Atmospheric CO2 Increases Have Hit A 30-Year High

Atmospheric CO2 Increases Have Hit A 30-Year High

Don’t panic (you should panic), but the rate at which the levels of CO2 in the atmosphere are rising just hit a 30-year high. If rates don’t slow down, we’ll soon breach the levels that experts claim are safe.

The levels of atmospheric carbon dioxide rose faster between 2012-2013 than they have done since 1984. If the rate of accumulation doesn’t slow, then the levels of CO2 in the atmosphere will reach 400 parts per million in the next two years.
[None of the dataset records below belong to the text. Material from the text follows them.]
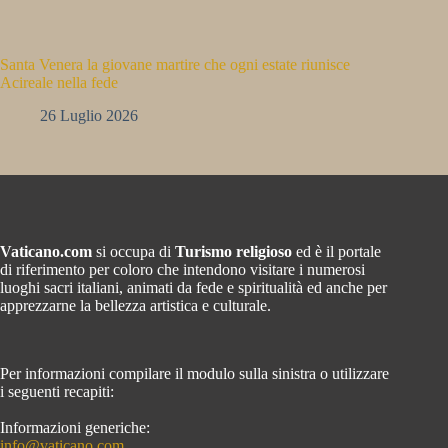
Santa Venera la giovane martire che ogni estate riunisce
Acireale nella fede
26 Luglio 2026
Vaticano.com
si occupa di
Turismo religioso
ed è il portale
di riferimento per coloro che intendono visitare i numerosi
luoghi sacri italiani, animati da fede e spiritualità ed anche per
apprezzarne la bellezza artistica e culturale.
Per informazioni compilare il modulo sulla sinistra o utilizzare
i seguenti recapiti:
Informazioni generiche:
info@vaticano.com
Just for your information, that’s above the threshold of 350ppm that most climate scientists believe to be tolerable.

Why the dramatic rates of increase? Well, the World Meteorological Organisation points out that the seas have long been swallowing carbon and, as they do so, acidifying. The only problem with that otherwise useful process — for our atmosphere, at least, not necessarily the contents of the oceans — is that with increased acidity comes a reduction in their capacity to take on more carbon. The Organisation points out that the “current rate of ocean acidification appears unprecedented at least over the last 300 million years”, and as a result our atmosphere is shouldering the burden.

With a stream of UN reports laying the rise of carbon emissions at human kind’s feet and the knock-on effect of large-scale climatic shifts now being inevitable, then today is a fine day indeed to panic. Or, you know, actually do something to save the planet.